Carol Sweeney was one of the hundreds of New York residents who commuted from their homes in New York to jobs in Addison County. She and other commuters hailed the bridge opening as a life-changing event.
“I’ll get an extra 30 minutes of sleep in the morning,” Sweeney said.
“I am so happy to get part of my life back. I have been waiting for this day to arrive.”
A major celebration of the new bridge is being organized for May 19-20.
3: Economy shows signs of life
Despite an uncertain world economy, 2011 brought signs of a slow economic recovery from the past few turbulent years to Vermont. But the Great Recession was far from forgotten.
This was clear to lawmakers who in Montpelier struggled to create tight fiscal year 2012 budget. State legislators in March passed the $4.69 billion state budget, which represented a 3.6 percent decrease in spending, with program reductions and fee increases, particularly in the area of health and human services.

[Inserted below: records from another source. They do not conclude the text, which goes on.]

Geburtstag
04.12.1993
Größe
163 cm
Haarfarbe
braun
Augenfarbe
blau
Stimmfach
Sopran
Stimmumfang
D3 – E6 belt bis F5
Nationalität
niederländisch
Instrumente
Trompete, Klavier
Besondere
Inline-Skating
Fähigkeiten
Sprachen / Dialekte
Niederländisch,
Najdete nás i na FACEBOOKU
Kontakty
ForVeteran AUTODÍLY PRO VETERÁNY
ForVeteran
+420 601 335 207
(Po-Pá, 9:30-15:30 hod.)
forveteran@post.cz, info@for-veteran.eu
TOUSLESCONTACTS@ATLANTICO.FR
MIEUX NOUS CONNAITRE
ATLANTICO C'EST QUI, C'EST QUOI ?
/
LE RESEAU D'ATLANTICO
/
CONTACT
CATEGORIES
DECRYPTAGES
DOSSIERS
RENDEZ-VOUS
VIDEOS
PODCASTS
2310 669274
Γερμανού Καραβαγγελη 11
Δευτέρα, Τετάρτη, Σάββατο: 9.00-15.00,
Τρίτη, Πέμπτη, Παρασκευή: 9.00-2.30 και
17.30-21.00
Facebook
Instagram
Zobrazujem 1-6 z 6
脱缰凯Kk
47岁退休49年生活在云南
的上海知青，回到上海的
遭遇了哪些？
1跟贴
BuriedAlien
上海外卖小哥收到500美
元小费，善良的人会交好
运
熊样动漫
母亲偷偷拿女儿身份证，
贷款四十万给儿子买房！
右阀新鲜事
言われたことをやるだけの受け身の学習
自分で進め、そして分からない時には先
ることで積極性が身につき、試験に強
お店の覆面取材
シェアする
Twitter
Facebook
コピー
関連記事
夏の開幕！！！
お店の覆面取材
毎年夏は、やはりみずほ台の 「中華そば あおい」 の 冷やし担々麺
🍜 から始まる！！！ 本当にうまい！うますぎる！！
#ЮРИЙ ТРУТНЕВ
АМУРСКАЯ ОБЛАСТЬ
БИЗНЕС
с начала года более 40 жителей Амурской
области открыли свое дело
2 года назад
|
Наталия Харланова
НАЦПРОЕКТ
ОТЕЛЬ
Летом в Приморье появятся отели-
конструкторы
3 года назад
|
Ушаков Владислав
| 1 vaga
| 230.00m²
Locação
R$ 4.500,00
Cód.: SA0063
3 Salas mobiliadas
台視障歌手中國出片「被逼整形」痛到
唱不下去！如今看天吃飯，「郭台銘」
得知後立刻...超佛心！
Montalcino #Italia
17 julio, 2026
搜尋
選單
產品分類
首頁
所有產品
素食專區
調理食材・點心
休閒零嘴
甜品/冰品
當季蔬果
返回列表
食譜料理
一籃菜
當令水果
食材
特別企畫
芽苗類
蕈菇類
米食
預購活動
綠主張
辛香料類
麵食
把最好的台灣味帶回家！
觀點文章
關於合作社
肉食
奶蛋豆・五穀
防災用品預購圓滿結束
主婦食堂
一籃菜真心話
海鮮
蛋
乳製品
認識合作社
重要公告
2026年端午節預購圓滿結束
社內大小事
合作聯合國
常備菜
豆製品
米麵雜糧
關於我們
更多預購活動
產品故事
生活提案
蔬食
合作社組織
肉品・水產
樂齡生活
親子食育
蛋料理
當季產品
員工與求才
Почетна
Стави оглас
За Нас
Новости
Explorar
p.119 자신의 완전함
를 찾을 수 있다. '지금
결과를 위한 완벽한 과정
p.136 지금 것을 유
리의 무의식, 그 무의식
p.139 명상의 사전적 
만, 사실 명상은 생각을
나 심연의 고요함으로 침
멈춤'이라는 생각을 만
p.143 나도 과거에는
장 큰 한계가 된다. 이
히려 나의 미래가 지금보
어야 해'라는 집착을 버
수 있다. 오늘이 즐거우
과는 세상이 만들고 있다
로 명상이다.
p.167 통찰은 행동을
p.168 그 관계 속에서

On top of an already tight budget, the damage from Tropical Storm Irene pulled millions of dollars in additional expenditures from the state’s general fund, leading state finance officials to request a $25.5 million adjustment to the general fund. But according to state estimates, those funds will be covered by additional, unbudgeted money coming into the state’s coffers from the feds.
While legislators struggled to keep the state’s expenditures within check, the private sector showed signs of life. In Middlebury, the Vermont Hard Cider Company announced plans to build a large new facility on Exchange Street, complete with a tasting room to show off its Woodchuck Hard Cider line. With the expansion, the company said it may be adding as many as 20 people to its staff.
Middlebury College’s endowment also rebounded to $825 million from its 2009 low of $649 million. While not back to pre-recession levels, college officials said the school’s finances have stabilized. Hiring and salary freezes that went into effect after the downturn were lifted in 2010, and Vice President and Treasurer Patrick Norton said the institution’s diversity of investments and offerings — including its schools abroad, summer programs and work creating language software — are helping to keep the college on stable financial footing.
Going into the holiday season, downtown businesses in Bristol, Middlebury and Vergennes said they were hopeful about the economy, given strong sales over the weekend after Thanksgiving. National estimates jibed with the word from local shopkeepers, many of whom said the weekend was the best they’d had in years.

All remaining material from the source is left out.